Transcribe the rest of the listing below, starting with the line that contains "Weiterlesen" and ending with the last line, exactly as written.

* Records to use *
----------
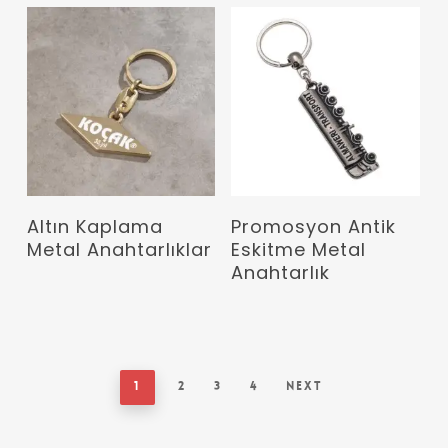
Devamını Oku
Devamını Oku
Altın Kaplama
Promosyon Antik
Metal Anahtarlıklar
Eskitme Metal
Anahtarlık
1
2
3
4
Next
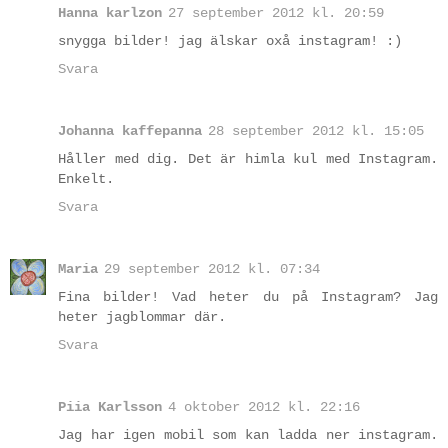
Hanna karlzon
27 september 2012 kl. 20:59
snygga bilder! jag älskar oxå instagram! :)
Svara
Johanna kaffepanna
28 september 2012 kl. 15:05
Håller med dig. Det är himla kul med Instagram.
Enkelt.
Svara
Maria
29 september 2012 kl. 07:34
Fina bilder! Vad heter du på Instagram? Jag
heter jagblommar där.
Svara
Piia Karlsson
4 oktober 2012 kl. 22:16
Jag har igen mobil som kan ladda ner instagram.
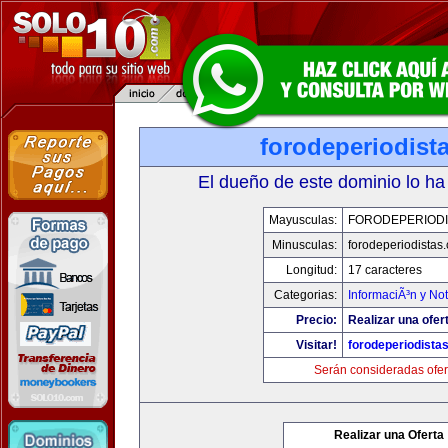
forodeperiodist
El dueño de este dominio lo ha
Mayusculas:
FORODEPERIODI
Minusculas:
forodeperiodistas
Longitud:
17 caracteres
Categorias:
InformaciÃ³n y Not
Precio:
Realizar una ofer
Visitar!
forodeperiodista
Serán consideradas ofer
Realizar una Oferta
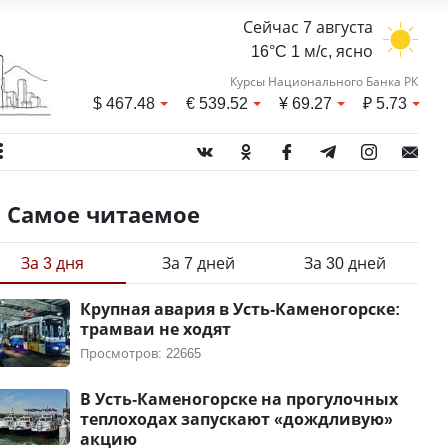
Сейчас 7 августа
16°C 1 м/с, ясно
Курсы Национального Банка РК
$
467.48
€
539.52
¥
69.27
₽
5.73
Самое читаемое
За 3 дня
За 7 дней
За 30 дней
Крупная авария в Усть-Каменогорске:
трамваи не ходят
Просмотров: 22665
В Усть-Каменогорске на прогулочных
теплоходах запускают «дождливую»
акцию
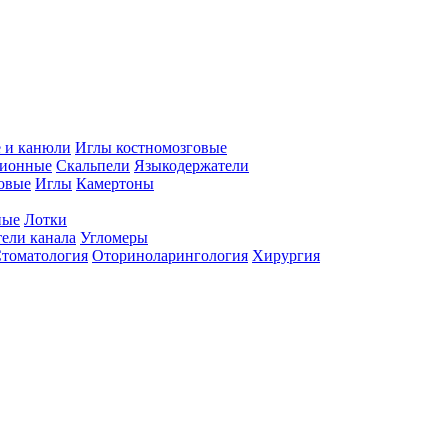
 и канюли
Иглы костномозговые
ционные
Скальпели
Языкодержатели
совые
Иглы
Камертоны
ные
Лотки
ели канала
Угломеры
томатология
Оториноларингология
Хирургия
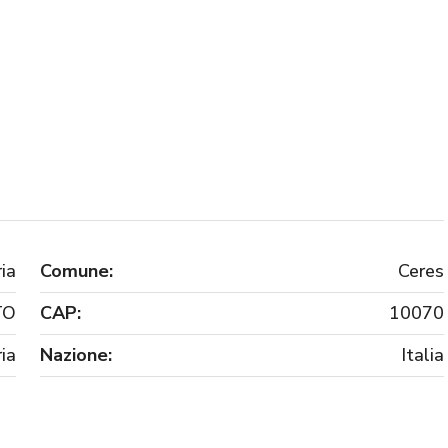
ia
Comune:
Ceres
TO
CAP:
10070
ia
Nazione:
Italia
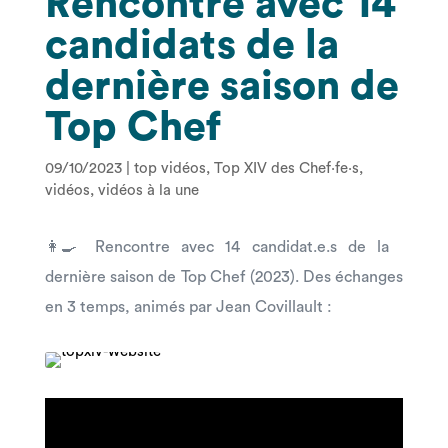
Rencontre avec 14
candidats de la
dernière saison de
Top Chef
09/10/2023
|
top vidéos
,
Top XIV des Chef·fe·s
,
vidéos
,
vidéos à la une
👩‍🍳 Rencontre avec 14 candidat.e.s de la
dernière saison de Top Chef (2023). Des échanges
en 3 temps, animés par Jean Covillault :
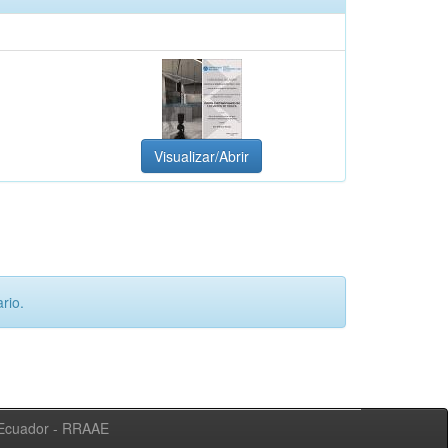
Visualizar/Abrir
rio.
l Ecuador - RRAAE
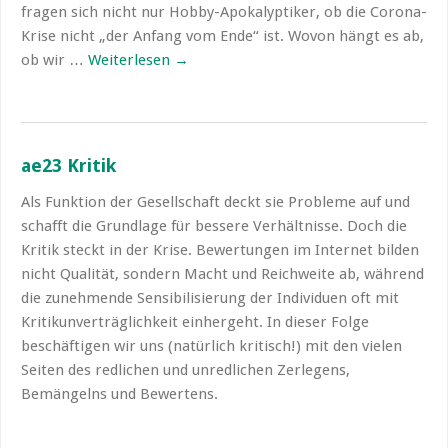
fragen sich nicht nur Hobby-Apokalyptiker, ob die Corona-
Krise nicht „der Anfang vom Ende“ ist. Wovon hängt es ab,
ob wir …
Weiterlesen
→
ae23 Kritik
Als Funktion der Gesellschaft deckt sie Probleme auf und
schafft die Grundlage für bessere Verhältnisse. Doch die
Kritik steckt in der Krise. Bewertungen im Internet bilden
nicht Qualität, sondern Macht und Reichweite ab, während
die zunehmende Sensibilisierung der Individuen oft mit
Kritikunverträglichkeit einhergeht. In dieser Folge
beschäftigen wir uns (natürlich kritisch!) mit den vielen
Seiten des redlichen und unredlichen Zerlegens,
Bemängelns und Bewertens.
----------
* Response *
Weiterlesen
→
ae23 Kritik
Als Funktion der Gesellschaft deckt sie Probleme auf und
schafft die Grundlage für bessere Verhältnisse. Doch die
Kritik steckt in der Krise. Bewertungen im Internet bilden
nicht Qualität, sondern Macht und Reichweite ab, während
die zunehmende Sensibilisierung der Individuen oft mit
Kritikunverträglichkeit einhergeht. In dieser Folge
beschäftigen wir uns (natürlich kritisch!) mit den vielen
Seiten des redlichen und unredlichen Zerlegens,
Bemängelns und Bewertens.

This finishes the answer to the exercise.